Gold has now rallied a whopping 61% year-to-date (as of October 15th, 2025) and has rallied 25.7% since August 25th.
That makes 2025 the metal’s second-best year since 1975—surpassed only by 1979’s 127% surge—and it follows strong gains in 2023 (+13%) and 2024 (+27%). We first added gold to our portfolios in March 2023 as a hedge that didn’t behave like long-term Treasuries. With inflation stubborn and the Fed still tightening, it provided potential upside from falling real rates if growth rolled over. Gold was flat through most of 2023 before rallying sharply in Q4 2023, consolidating mid-2025, and then going parabolic in late summer.
Momentum Meets Central Bank Buying?
The simplest explanation is momentum—strength feeding on itself. Another major factor is central-bank demand. The ECB noted this June that official purchases accounted for over 20% of global gold demand in 2024, double the 2010s average. Much of it came after Russia’s 2022 invasion of Ukraine, when the U.S. froze Russian reserves. Many emerging-market central banks diversified into gold to reduce exposure to the dollar-centric system.

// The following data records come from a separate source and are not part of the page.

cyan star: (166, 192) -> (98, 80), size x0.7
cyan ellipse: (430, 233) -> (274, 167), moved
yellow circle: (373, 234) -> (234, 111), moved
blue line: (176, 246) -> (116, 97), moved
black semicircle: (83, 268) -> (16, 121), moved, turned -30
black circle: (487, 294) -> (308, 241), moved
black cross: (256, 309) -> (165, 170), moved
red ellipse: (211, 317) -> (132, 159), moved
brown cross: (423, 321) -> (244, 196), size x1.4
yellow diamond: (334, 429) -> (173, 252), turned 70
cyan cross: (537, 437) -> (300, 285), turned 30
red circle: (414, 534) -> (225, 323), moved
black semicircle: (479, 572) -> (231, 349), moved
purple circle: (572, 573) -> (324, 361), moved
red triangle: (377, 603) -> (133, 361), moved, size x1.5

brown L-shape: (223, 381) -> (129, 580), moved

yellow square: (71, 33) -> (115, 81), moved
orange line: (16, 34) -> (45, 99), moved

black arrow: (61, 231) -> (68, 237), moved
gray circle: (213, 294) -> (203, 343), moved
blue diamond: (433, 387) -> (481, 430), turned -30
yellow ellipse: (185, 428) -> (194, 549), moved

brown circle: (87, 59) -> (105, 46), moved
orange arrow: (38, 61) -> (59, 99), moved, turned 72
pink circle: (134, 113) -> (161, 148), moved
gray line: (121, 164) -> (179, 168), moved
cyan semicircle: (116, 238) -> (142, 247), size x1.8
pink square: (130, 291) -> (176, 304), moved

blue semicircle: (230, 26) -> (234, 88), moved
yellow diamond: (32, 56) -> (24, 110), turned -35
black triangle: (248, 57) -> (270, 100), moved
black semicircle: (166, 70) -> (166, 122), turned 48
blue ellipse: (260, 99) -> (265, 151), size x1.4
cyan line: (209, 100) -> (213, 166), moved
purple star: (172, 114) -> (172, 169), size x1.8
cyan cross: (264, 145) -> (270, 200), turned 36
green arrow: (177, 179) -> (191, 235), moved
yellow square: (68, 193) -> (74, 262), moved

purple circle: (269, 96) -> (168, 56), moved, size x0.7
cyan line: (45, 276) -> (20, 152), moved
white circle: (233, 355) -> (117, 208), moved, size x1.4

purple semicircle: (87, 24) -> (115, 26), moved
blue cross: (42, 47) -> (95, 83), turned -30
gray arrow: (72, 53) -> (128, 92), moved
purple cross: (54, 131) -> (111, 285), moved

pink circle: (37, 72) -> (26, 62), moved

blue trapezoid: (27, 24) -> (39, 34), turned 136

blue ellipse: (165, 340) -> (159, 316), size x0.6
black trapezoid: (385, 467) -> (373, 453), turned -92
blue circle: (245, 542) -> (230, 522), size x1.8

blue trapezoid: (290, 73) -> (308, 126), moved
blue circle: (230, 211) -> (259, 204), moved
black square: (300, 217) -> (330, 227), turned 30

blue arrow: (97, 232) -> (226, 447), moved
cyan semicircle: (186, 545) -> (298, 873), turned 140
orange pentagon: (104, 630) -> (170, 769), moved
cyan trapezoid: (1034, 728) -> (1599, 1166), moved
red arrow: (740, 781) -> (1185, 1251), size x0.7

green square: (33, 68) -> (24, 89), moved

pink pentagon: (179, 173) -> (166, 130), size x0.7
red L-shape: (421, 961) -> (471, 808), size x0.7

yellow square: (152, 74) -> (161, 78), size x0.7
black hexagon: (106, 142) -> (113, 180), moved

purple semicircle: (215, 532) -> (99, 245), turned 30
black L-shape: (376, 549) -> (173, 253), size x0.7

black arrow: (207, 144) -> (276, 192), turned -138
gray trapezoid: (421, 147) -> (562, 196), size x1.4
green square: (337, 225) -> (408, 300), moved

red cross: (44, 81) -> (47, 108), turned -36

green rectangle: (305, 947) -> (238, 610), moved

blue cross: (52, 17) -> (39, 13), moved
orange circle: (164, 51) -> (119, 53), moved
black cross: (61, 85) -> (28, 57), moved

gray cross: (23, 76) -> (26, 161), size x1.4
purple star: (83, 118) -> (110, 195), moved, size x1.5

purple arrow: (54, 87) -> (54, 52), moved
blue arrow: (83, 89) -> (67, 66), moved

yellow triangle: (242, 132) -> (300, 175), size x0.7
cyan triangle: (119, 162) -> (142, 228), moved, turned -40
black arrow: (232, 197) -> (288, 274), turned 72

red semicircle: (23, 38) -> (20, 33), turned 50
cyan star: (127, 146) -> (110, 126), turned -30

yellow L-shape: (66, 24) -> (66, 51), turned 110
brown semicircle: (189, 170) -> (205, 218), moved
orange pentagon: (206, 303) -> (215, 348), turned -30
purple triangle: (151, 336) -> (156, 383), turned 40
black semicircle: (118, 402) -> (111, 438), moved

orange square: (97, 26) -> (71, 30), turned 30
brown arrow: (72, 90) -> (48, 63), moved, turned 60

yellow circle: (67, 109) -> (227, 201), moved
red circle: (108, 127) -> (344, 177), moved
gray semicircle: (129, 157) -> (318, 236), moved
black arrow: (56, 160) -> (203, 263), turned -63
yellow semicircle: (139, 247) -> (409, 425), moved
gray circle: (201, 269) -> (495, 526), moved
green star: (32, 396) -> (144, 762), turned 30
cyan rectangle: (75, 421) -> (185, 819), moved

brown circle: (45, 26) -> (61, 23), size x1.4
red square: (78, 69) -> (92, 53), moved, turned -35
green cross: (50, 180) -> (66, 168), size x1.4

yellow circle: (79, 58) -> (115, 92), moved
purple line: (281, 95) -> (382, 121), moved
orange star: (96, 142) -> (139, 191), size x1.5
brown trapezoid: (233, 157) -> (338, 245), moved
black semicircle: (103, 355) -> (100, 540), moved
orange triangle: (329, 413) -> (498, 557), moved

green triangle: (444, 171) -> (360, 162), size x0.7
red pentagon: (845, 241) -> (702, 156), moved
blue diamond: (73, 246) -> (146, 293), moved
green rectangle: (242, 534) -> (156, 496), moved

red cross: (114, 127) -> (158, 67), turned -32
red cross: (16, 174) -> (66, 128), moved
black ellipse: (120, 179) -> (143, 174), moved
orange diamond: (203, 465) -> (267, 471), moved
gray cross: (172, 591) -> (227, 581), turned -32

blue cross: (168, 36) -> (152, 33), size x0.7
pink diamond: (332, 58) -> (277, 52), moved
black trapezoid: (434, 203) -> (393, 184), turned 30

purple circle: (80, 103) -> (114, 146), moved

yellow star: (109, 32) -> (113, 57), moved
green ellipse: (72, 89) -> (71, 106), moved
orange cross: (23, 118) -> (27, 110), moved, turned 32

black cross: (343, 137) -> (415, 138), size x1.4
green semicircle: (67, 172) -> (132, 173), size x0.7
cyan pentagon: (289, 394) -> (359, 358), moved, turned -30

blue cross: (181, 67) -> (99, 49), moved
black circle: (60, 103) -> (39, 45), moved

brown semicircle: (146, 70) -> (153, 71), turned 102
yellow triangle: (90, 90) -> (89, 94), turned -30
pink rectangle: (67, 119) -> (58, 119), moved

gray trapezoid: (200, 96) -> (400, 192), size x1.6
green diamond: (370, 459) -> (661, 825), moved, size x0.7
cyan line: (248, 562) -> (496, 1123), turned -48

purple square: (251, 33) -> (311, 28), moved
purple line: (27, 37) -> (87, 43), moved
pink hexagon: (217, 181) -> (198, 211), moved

Still, central-bank buying alone doesn’t explain this year’s surge. Buying began in 2022, when gold fell, and slowed in early 2025 even as prices climbed. A better clue lies in Asian household demand, especially in China. With property markets collapsing, Chinese investors have shifted savings into physical gold and ETFs, while India’s seasonal wedding demand remains steady (though India’s affinity for gold is not uncommon knowledge).
The “Debasement” Trade
Our friend, Warren Pies, Founder and Strategist at 3Fourteen Research, describes gold benefiting from the “debasement” trade. This term has caught on around Wall Street recently, though as far I remember, Warren was the first to coin it. His thesis is essentially that investors are now more worried about protecting purchasing power rather than debt deflation and principle protection/downside protection. We believe this is an environment that should favor alternative “real assets” like gold, real estate, bitcoin, and even stocks. It’s important to note here that stocks are a real asset – I’ve written quite extensively about how long-term equity investments protect against inflation (though they may not work as an “inflation hedge” over short time periods – like 2022, for example).
Warren is getting some push back, which generally runs in the form of
- Real estate prices aren’t rising, especially home prices
- Bonds have done well this year, with short and long-term yields falling – not what you’d expect under “debasement”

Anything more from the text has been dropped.